Einde inhoudsopgave
Wet inkomstenbelasting 2001
Artikel 3.120 Aftrekbare kosten eigen woning
Geldend
Geldend vanaf 01-01-2014. Let op: treedt met terugwerkende kracht in werking vanaf 01-01-2013
- Bronpublicatie:
18-12-2013, Stb. 2013, 583 (uitgifte: 24-12-2013, kamerstukken: 33819)
- Inwerkingtreding
01-01-2014, terugwerkend tot: 01-01-2013
- Bronpublicatie inwerkingtreding:
18-12-2013, Stb. 2013, 583 (uitgifte: 24-12-2013, kamerstukken: 33819)
- Vakgebied(en)
Inkomstenbelasting / Eigen woning
1
De aftrekbare kosten met betrekking tot een eigen woning zijn het gezamenlijke bedrag van:
- a.
de renten van schulden die behoren tot de eigenwoningschuld;
- b.
de kosten van geldleningen die behoren tot de eigenwoningschuld;
- c.
de periodieke betalingen op grond van de rechten van erfpacht, opstal en beklemming, met betrekking tot de eigen woning.
2.
Tot de aftrekbare kosten van een eigen woning worden niet gerekend kosten voor zover in verband met de voldoening daarvan schulden ontstaan waarvan de verplichting tot betaling — anders dan voor het geval van overlijden of arbeidsongeschiktheid van de belastingplichtige — rechtens, al dan niet voorwaardelijk, of in feite, direct of indirect is beperkt.
3.
De in een kalenderjaar bij wijze van vooruitbetaling voldane renten van schulden en kosten van geldleningen worden niet in aanmerking genomen:
- a.
indien zij betrekking hebben op tijdvakken die eindigen later dan zes maanden na afloop van het kalenderjaar waarin zij zijn voldaan doch slechts voor zover zij betrekking hebben op de periode die aanvangt na afloop van het kalenderjaar, waarbij die renten naar evenredigheid worden toegerekend aan kalendermaanden en gedeelten van kalendermaanden als kalendermaand worden aangemerkt;
- b.
voor zover zij betrekking hebben op tijdvakken of delen daarvan die vallen na het tijdstip waarop de binnenlandse belastingplicht anders dan door overlijden eindigt.
4
Vooruitbetaalde renten en kosten van geldleningen die op grond van het derde lid, onderdeel a, niet in aanmerking zijn genomen, worden, behoudens indien de binnenlandse belastingplicht anders dan door overlijden is geëindigd, geacht in gelijke delen te zijn voldaan in elk van de op het in het derde lid bedoelde kalenderjaar volgende kalenderjaren waarop de renten of kosten van geldleningen betrekking hebben, waarbij gedeelten van kalenderjaren als kalenderjaren worden aangemerkt.

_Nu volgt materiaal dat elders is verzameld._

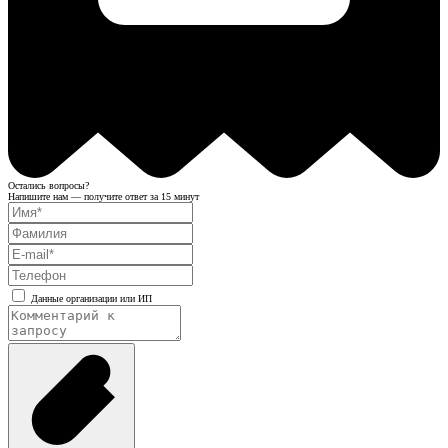
Остались вопросы?
Напишите нам — получите ответ за 15 минут
Данные организации или ИП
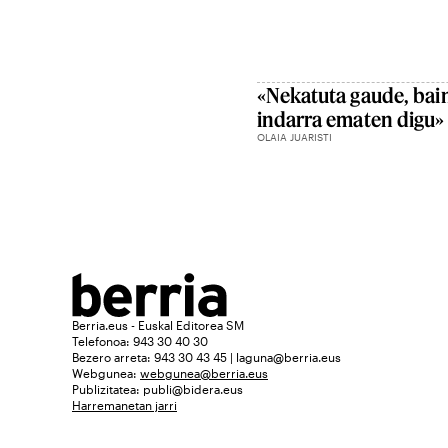
«Nekatuta gaude, bain
indarra ematen digu»
OLAIA JUARISTI
Berria.eus - Euskal Editorea SM
Telefonoa: 943 30 40 30
Bezero arreta: 943 30 43 45 | laguna@berria.eus
Webgunea:
webgunea@berria.eus
Publizitatea:
publi@bidera.eus
Harremanetan jarri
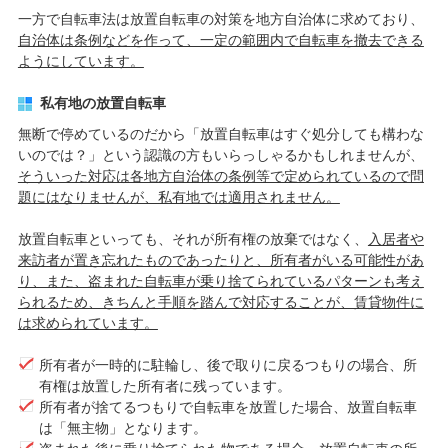
一方で自転車法は放置自転車の対策を地方自治体に求めており、
自治体は条例などを作って、一定の範囲内で自転車を撤去できる
ようにしています。
私有地の放置自転車
無断で停めているのだから「放置自転車はすぐ処分しても構わな
いのでは？」という認識の方もいらっしゃるかもしれませんが、
そういった対応は各地方自治体の条例等で定められているので問
題にはなりませんが、私有地では適用されません。
放置自転車といっても、それが所有権の放棄ではなく、
入居者や
来訪者が置き忘れたものであったりと、所有者がいる可能性があ
り、また、盗まれた自転車が乗り捨てられているパターンも考え
られるため、きちんと手順を踏んで対応することが、賃貸物件に
は求められています。
所有者が一時的に駐輪し、後で取りに戻るつもりの場合、所
有権は放置した所有者に残っています。
所有者が捨てるつもりで自転車を放置した場合、放置自転車
は「無主物」となります。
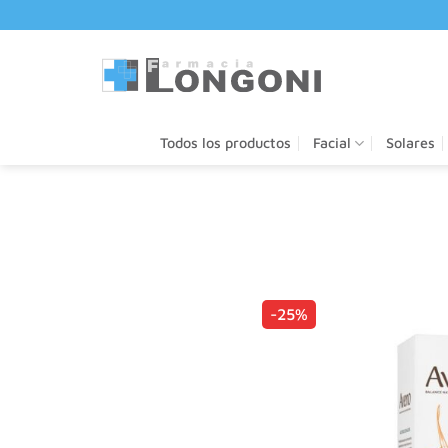
Saltar
al
contenido
Todos los productos
Facial
Solares
-25%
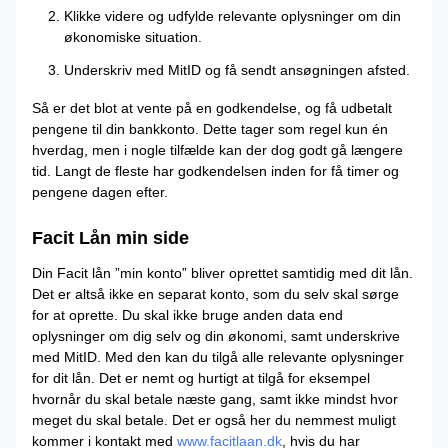
Klikke videre og udfylde relevante oplysninger om din
økonomiske situation.
Underskriv med MitID og få sendt ansøgningen afsted.
Så er det blot at vente på en godkendelse, og få udbetalt
pengene til din bankkonto. Dette tager som regel kun én
hverdag, men i nogle tilfælde kan der dog godt gå længere
tid. Langt de fleste har godkendelsen inden for få timer og
pengene dagen efter.
Facit Lån min side
Din Facit lån ”min konto” bliver oprettet samtidig med dit lån.
Det er altså ikke en separat konto, som du selv skal sørge
for at oprette. Du skal ikke bruge anden data end
oplysninger om dig selv og din økonomi, samt underskrive
med MitID. Med den kan du tilgå alle relevante oplysninger
for dit lån. Det er nemt og hurtigt at tilgå for eksempel
hvornår du skal betale næste gang, samt ikke mindst hvor
meget du skal betale. Det er også her du nemmest muligt
kommer i kontakt med
www.facitlaan.dk
, hvis du har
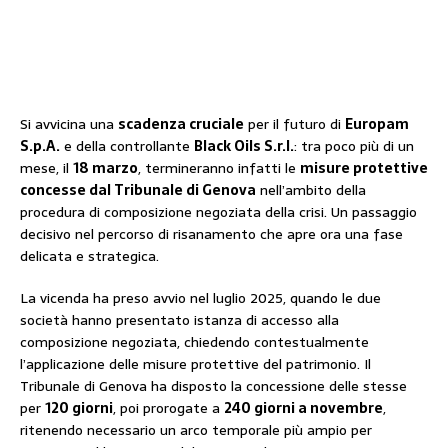
Si avvicina una
scadenza cruciale
per il futuro di
Europam
S.p.A.
e della controllante
Black Oils S.r.l.
: tra poco più di un
mese, il
18 marzo
, termineranno infatti le
misure protettive
concesse dal Tribunale di Genova
nell’ambito della
procedura di composizione negoziata della crisi. Un passaggio
decisivo nel percorso di risanamento che apre ora una fase
delicata e strategica.
La vicenda ha preso avvio nel luglio 2025, quando le due
società hanno presentato istanza di accesso alla
composizione negoziata, chiedendo contestualmente
l’applicazione delle misure protettive del patrimonio. Il
Tribunale di Genova ha disposto la concessione delle stesse
per
120 giorni
, poi prorogate a
240 giorni a novembre
,
ritenendo necessario un arco temporale più ampio per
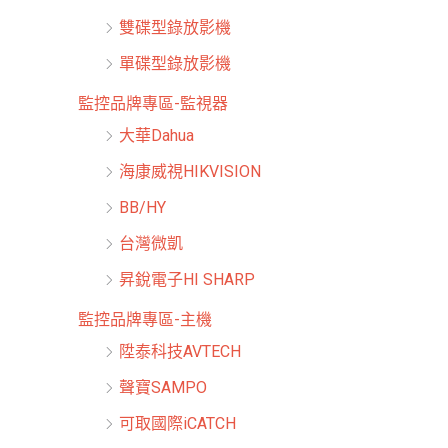
雙碟型錄放影機
單碟型錄放影機
監控品牌專區-監視器
大華Dahua
海康威視HIKVISION
BB/HY
台灣微凱
昇銳電子HI SHARP
監控品牌專區-主機
陞泰科技AVTECH
聲寶SAMPO
可取國際iCATCH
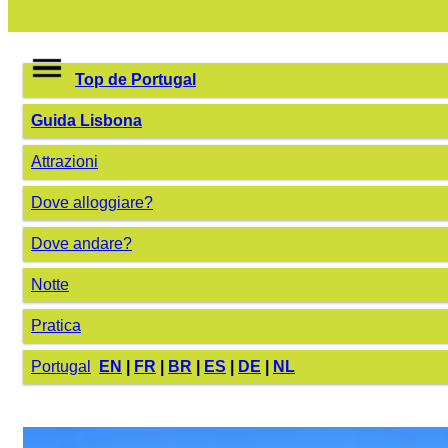
Top de Portugal
Guida Lisbona
Attrazioni
Dove alloggiare?
Dove andare?
Notte
Pratica
Portugal
EN
|
FR
|
BR
|
ES
|
DE
|
NL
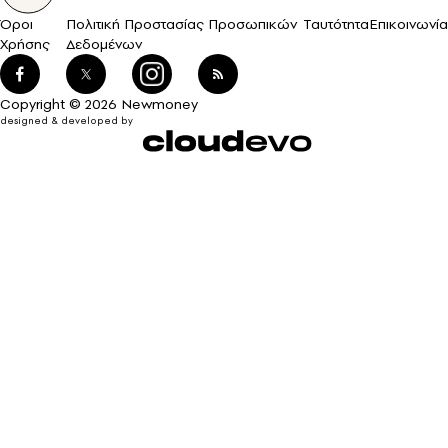
Όροι
Πολιτική Προστασίας Προσωπικών
Ταυτότητα
Επικοινωνία
Χρήσης
Δεδομένων
Copyright © 2026 Newmoney
designed & developed by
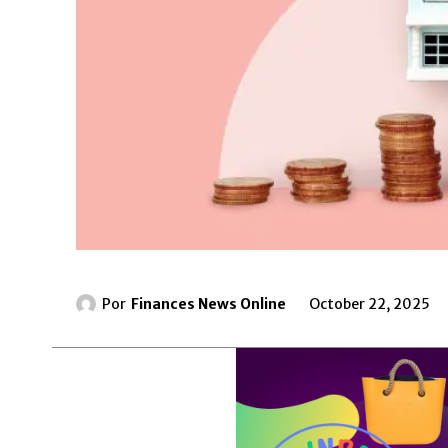
Por
Finances News Online
October 22, 2025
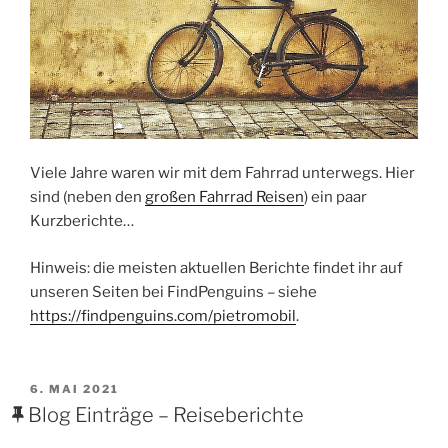
Viele Jahre waren wir mit dem Fahrrad unterwegs. Hier
sind (neben den
großen Fahrrad Reisen
) ein paar
Kurzberichte…
Hinweis: die meisten aktuellen Berichte findet ihr auf
unseren Seiten bei FindPenguins – siehe
https://findpenguins.com/pietromobil
.
VERÖFFENTLICHT
6. MAI 2021
AM
Blog Einträge – Reiseberichte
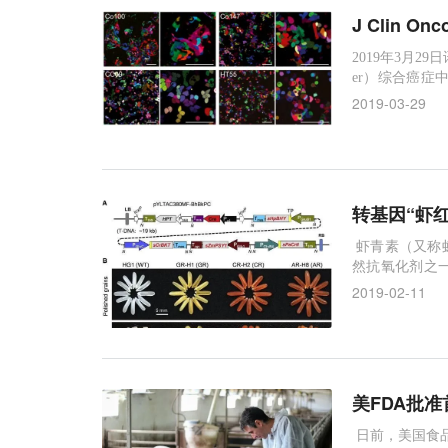
J Clin
2019年3月29
er）综合癌症
分析，结果找到
2019-03-29
nal of Cl
图片来源：Journal
转基因“虾
虾青素（又称
然抗氧化剂之
高等植物中无
2019-02-11
氧化性较强的
的粮食作物水稻
在期刊《
美FDA批
日前，美国食品和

In het jaar waarin de belastingplichtige overlijdt, worden de renten of kosten van geldleningen die nog buiten aanmerking zijn gebleven, geheel in aanmerking genomen.
5.
Afsluitprovisies die zijn voldaan ter zake van schulden die behoren tot de eigenwoningschuld worden niet gerekend tot de bij wijze van vooruitbetaling voldane renten van schulden en kosten van geldleningen, mits de woning in het kalenderjaar of in de daaropvolgende twee jaren de belastingplichtige als hoofdverblijf ter beschikking staat, een en ander voor zover zij niet meer belopen dan 1,5% van het bedrag van de aangegane schulden en tevens gezamenlijk een bedrag van € 3630 niet te boven gaan.